WORK ITEM: A faithful copy of the entries, without any pictures, is what is needed here.

Stored data

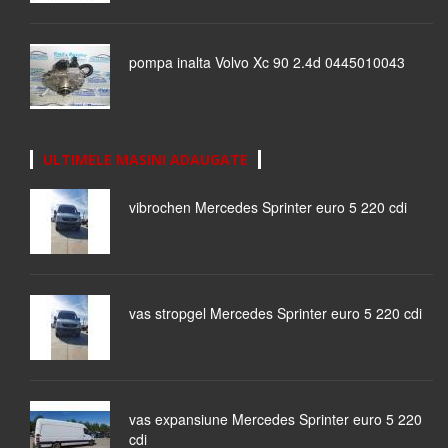
pompa inalta Volvo Xc 90 2.4d 0445010043
ULTIMELE MASINI ADAUGATE
vibrochen Mercedes Sprinter euro 5 220 cdi
vas stropgel Mercedes Sprinter euro 5 220 cdi
vas expansiune Mercedes Sprinter euro 5 220
cdi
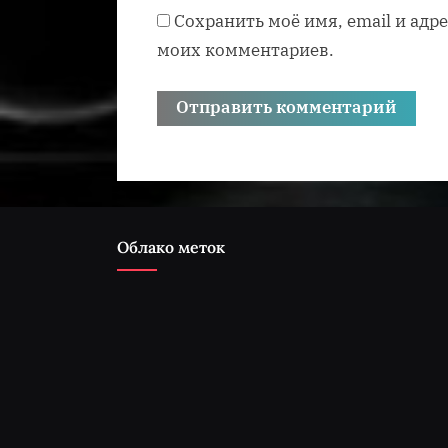
Сохранить моё имя, email и адр
моих комментариев.
Облако меток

RESPONSE TO THIS TASK:
pompa inalta Volvo Xc 90 2.4d 0445010043
ULTIMELE MASINI ADAUGATE
vibrochen Mercedes Sprinter euro 5 220 cdi
vas stropgel Mercedes Sprinter euro 5 220 cdi
vas expansiune Mercedes Sprinter euro 5 220
cdi
Сохранить моё имя, email и адр
моих комментариев.
Облако меток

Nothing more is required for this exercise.